*What you are asked to do:* The listing below should be printed exactly, every line of it. Skip the pictures.

*The input:*
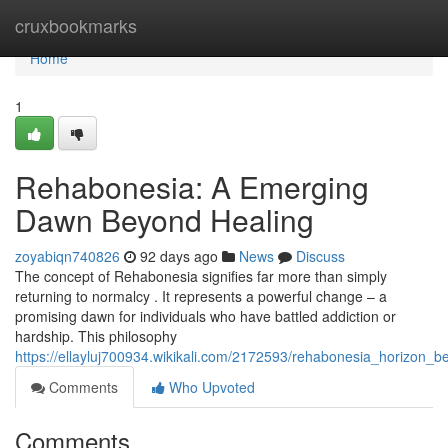
Home
cruxbookmarks
Home
1
Rehabonesia: A Emerging
Dawn Beyond Healing
zoyabiqn740826
92 days ago
News
Discuss
The concept of Rehabonesia signifies far more than simply
returning to normalcy . It represents a powerful change – a
promising dawn for individuals who have battled addiction or
hardship. This philosophy
https://ellayluj700934.wikikali.com/2172593/rehabonesia_horizon_be
Comments
Who Upvoted
Comments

*Finished exercise:*
Home
cruxbookmarks
Home
1
Rehabonesia: A Emerging
Dawn Beyond Healing
zoyabiqn740826
92 days ago
News
Discuss
The concept of Rehabonesia signifies far more than simply
returning to normalcy . It represents a powerful change – a
promising dawn for individuals who have battled addiction or
hardship. This philosophy
https://ellayluj700934.wikikali.com/2172593/rehabonesia_horizon_be
Comments
Who Upvoted
Comments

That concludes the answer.